FileNotFoundError: [Errno 2] No such file or directory: '/root/ray_results/trainKarateClub_2022-04-24_03-53-43/trainKarateClub_229b2_00132_132_S1=3,S2=5,batch_size=4,epochs=10,num_hidden=64,lr=0.1,weight_decay=0.0005_2022-04-24_04-01-04/graphsage.pth'

When I look in the folder, it exists, and I find the following files:

checkpoint_000000  checkpoint_000008
checkpoint_000001  checkpoint_000009
checkpoint_000002  events.out.tfevents.1650772864.90fd411bbef8
checkpoint_000003  params.json
checkpoint_000004  params.pkl
checkpoint_000005  progress.csv
checkpoint_000006  result.json
checkpoint_000007

Please help because I cannot load my model parameters and test it without that pth.

Hello,
Could you share your trainKarateClub function?

def trainKarateClub(config, checkpoint_dir=None):

  # data setup

  dataset, data = getKarateClub()

  # train_loader

  hop_sizes=config['hop_sizes']
  batch_size=config['batch_size']

  train_loader = getTrainLoader(data, hop_sizes, batch_size)

  # model
  graphsage = GraphSAGE(dataset.num_features, config['num_hidden'], dataset.num_classes, config['optimizer'])

  # criterion, optimizer
  criterion = torch.nn.CrossEntropyLoss()
  optimizer = torch.optim.Adam(graphsage.parameters(), lr=config['optimizer']['lr'], weight_decay=config['optimizer']['weight_decay'])

  # The `checkpoint_dir` parameter gets passed by Ray Tune when a checkpoint
  # should be restored.
  if checkpoint_dir:
      checkpoint = os.path.join(checkpoint_dir, "checkpoint")
      model_state, optimizer_state = torch.load(checkpoint)
      graphsage.load_state_dict(model_state)
      optimizer.load_state_dict(optimizer_state)


  # train

  for epoch in range(config['epochs']):
    _ = graphsage.fitOneEpoch(data, optimizer, criterion) 
    acc=test(graphsage, data)

    # Here we save a checkpoint.
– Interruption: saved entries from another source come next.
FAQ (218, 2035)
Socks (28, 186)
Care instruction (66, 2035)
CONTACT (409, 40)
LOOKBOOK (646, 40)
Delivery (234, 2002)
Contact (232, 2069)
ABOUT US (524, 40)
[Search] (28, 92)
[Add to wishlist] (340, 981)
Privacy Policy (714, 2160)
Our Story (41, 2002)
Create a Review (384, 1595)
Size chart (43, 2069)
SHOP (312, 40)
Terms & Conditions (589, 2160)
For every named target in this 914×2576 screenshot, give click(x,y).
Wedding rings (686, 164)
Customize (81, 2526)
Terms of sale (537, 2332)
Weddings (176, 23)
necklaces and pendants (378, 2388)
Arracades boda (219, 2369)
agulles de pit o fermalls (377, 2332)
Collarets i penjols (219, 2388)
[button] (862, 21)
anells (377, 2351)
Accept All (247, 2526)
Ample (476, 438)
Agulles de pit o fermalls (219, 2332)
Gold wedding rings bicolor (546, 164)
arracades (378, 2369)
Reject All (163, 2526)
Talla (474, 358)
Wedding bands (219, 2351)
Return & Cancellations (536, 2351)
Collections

It is automatically registered with
    # Ray Tune and will potentially be passed as the `checkpoint_dir`
    # parameter in future iterations.
    with tune.checkpoint_dir(step=epoch) as checkpoint_dir:
        path = os.path.join(checkpoint_dir, "checkpoint")
        torch.save((graphsage.state_dict(), optimizer.state_dict()), path)
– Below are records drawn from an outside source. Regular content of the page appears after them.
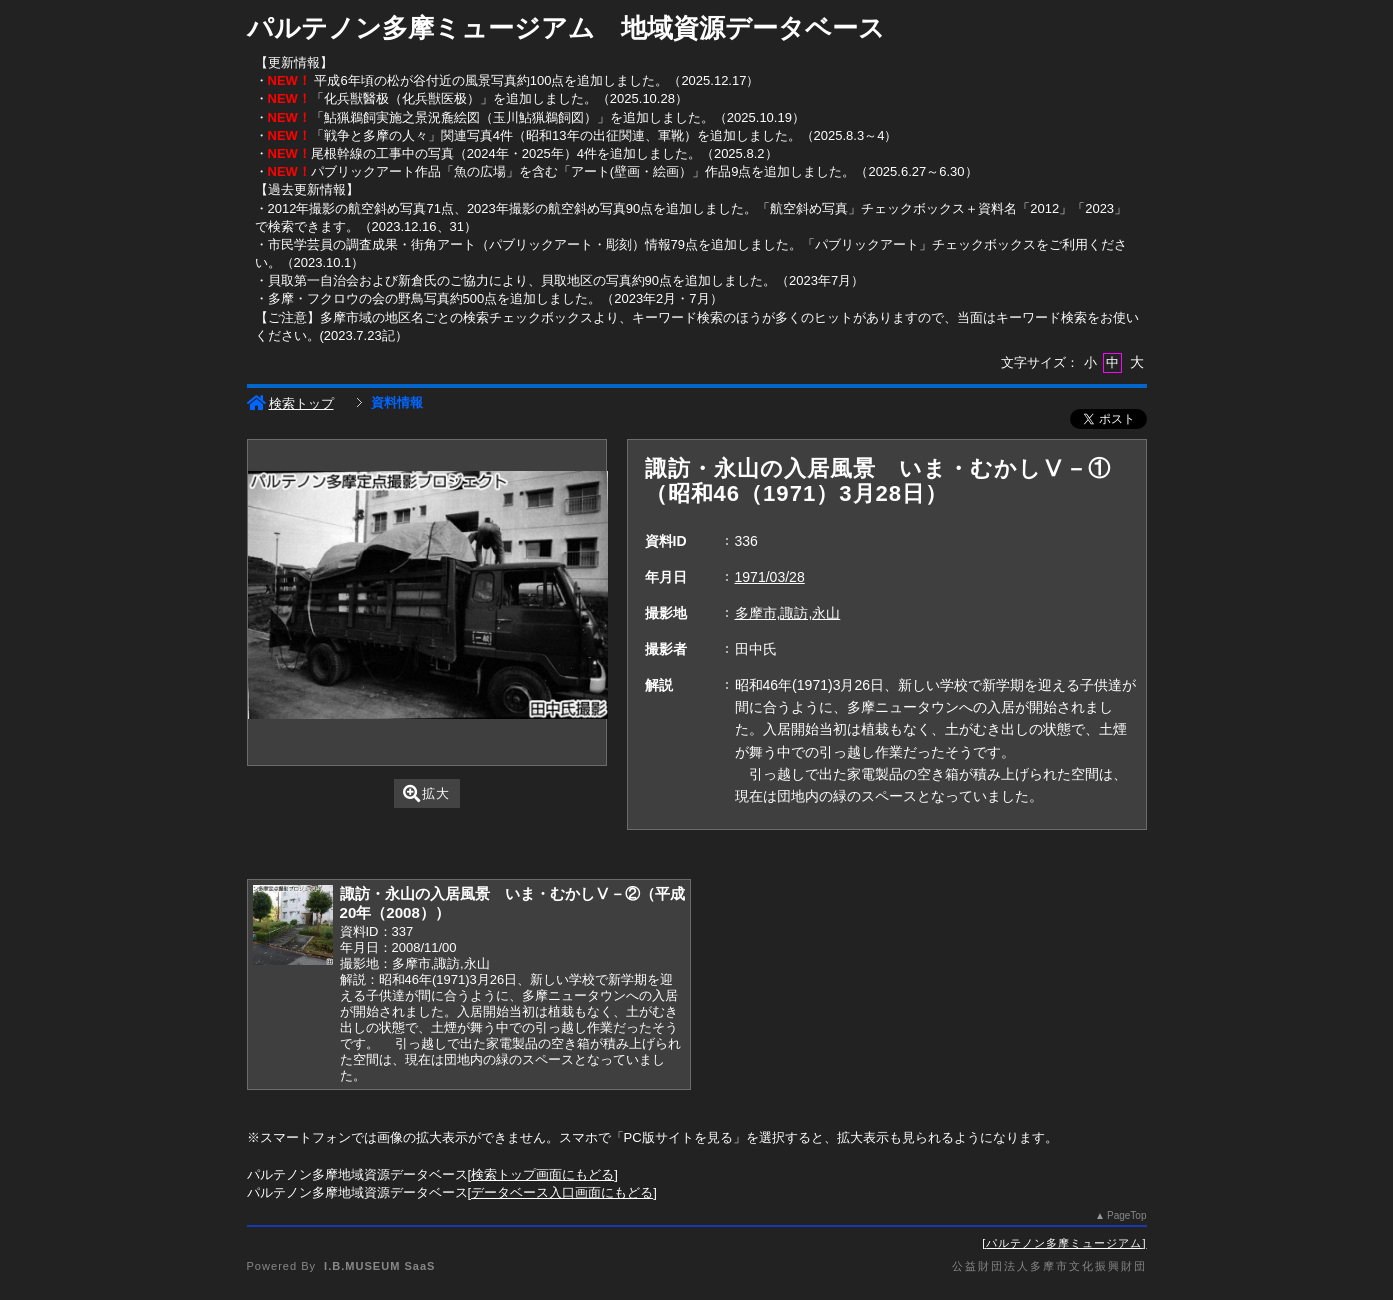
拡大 (426, 793)
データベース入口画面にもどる (562, 1192)
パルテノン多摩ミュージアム (1064, 1243)
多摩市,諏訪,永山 (788, 613)
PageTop (1126, 1215)
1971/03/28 (770, 577)
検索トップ (290, 403)
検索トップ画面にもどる (542, 1174)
    # Send the current training result back to Tune
    tune.report(mean_accuracy=acc)

    # if i % 5 == 0:
    #   # This saves the model to the trial directory
    #   torch.save(graphsage.state_dict(), "./graphsage.pth")

Now that I’m looking at this, I wonder if my problem doesn’t come from the 3 last lines that are commented for some reason?

Sorry which 3 lines are you referring to?

Also can you make sure that graphsage.pth is saved in trainKarateClub function?